School budgets slashed; CEO principals not given much say
You must be living under a rock if you haven't heard about the significant school budget cuts that the DOE made last week. In addition to the $324 million that schools will need to cut from their budgets next year, principals were also lost 1.75 percent of this year's budget — before they could even stop to think about where to find the money.
As of early last week, the DOE hadn't actually told principals that they would each have to cut a total of $180 million from their budgets; principals had to learn about the plan from the newspapers. I spoke to a principal on Friday who said she received an email at night informing her that she would have to cut $125,000; when she woke up in the morning, the money was already gone.
While the DOE will be making some cuts centrally, most of the reductions are being passed down to individual schools. The Times reported that the cuts will range from $9,000 to $447,587; for many schools, it's possible that the cuts will undo the Fair Student Funding gains they might have seen earlier this year.
As the mayor suggested earlier this week, Klein told the Times that principals will "have to tighten some programs." He suggested that principals might eliminate after-school activities or Saturday tutoring programs. But even if principals were okay with making those cuts, it looks like the losses might go deeper; Steven Satin, principal at Norman Thomas High School, told the Times that he has to cut the equivalent of "six teachers' salaries for the rest of the term" from his budget. The Daily News reports that schools in Queens have already canceled dance classes, disbanded a class taught by a long-term substitute, and cut tutoring programs. Also on the chopping block centrally: two of the 10 planned citywide standardized tests (NY Times); some ESL teaching positions (NY Times); and the Lead Teacher program (last Monday's PEP meeting).

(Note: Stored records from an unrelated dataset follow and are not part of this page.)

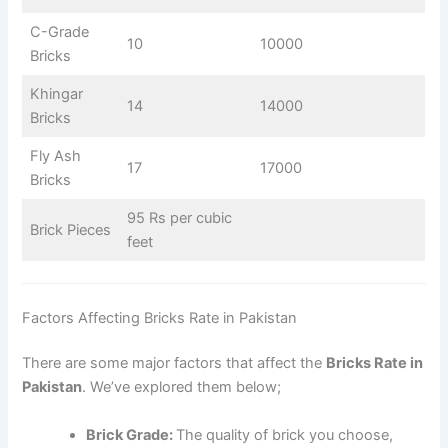
C-Grade
10
10000
Bricks
Khingar
14
14000
Bricks
Fly Ash
17
17000
Bricks
95 Rs per cubic
Brick Pieces
feet
Factors Affecting Bricks Rate in Pakistan
There are some major factors that affect the
Bricks Rate in
Pakistan
. We’ve explored them below;
Brick Grade:
The quality of brick you choose,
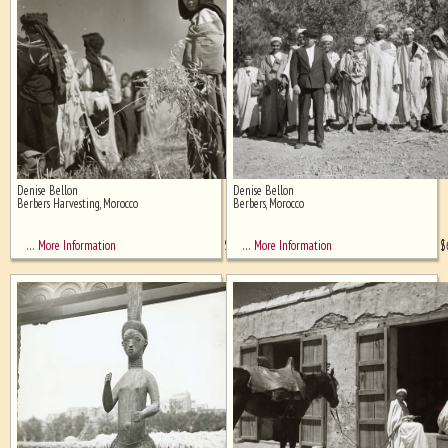
Denise Bellon
Denise Bellon
Berbers Harvesting, Morocco
Berbers, Morocco
$
850
$
… More Information
… More Information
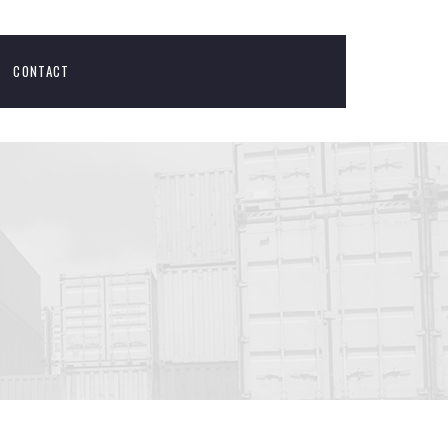
CONTACT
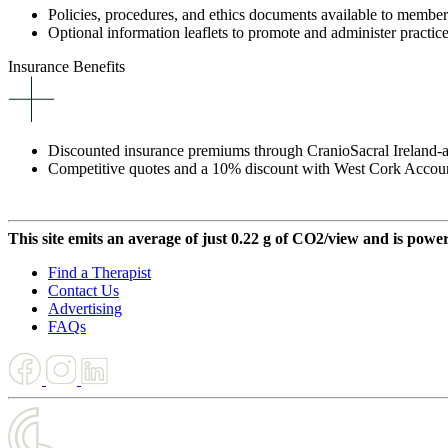
Policies, procedures, and ethics documents available to member
Optional information leaflets to promote and administer practice
Insurance Benefits
Discounted insurance premiums through CranioSacral Ireland-aff
Competitive quotes and a 10% discount with West Cork Accou
This site emits an average of just 0.22 g of CO2/view and is powe
Find a Therapist
Contact Us
Advertising
FAQs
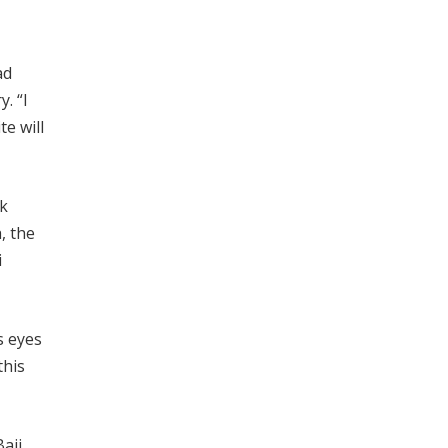
ad
. “I
te will
nk
, the
i
s eyes
this
aji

Principals disagree with the DOE's ideas about what ought to be cut, and they've been circulating emails with sarcastic (and yet eminently reasonable) suggestions for the DOE. From the Times on Friday:
The principals in their e-mail chain of complaints wondered whether their evaluations would take into account constraints because of budget cuts, and also spoke disparagingly of the city’s contracts with I.B.M., which developed the $80 million computer system, and as one principal put it, “a whole host of other private, for-profit corporations that have entered into our world.”The DOE considers principals the CEOs of their schools, but it sounds like many principals continue to put their students, not the notion of business efficiency, first. Chancellor Klein is testifying at a legislative budget hearing this morning in Albany. For which philosophy will he advocate?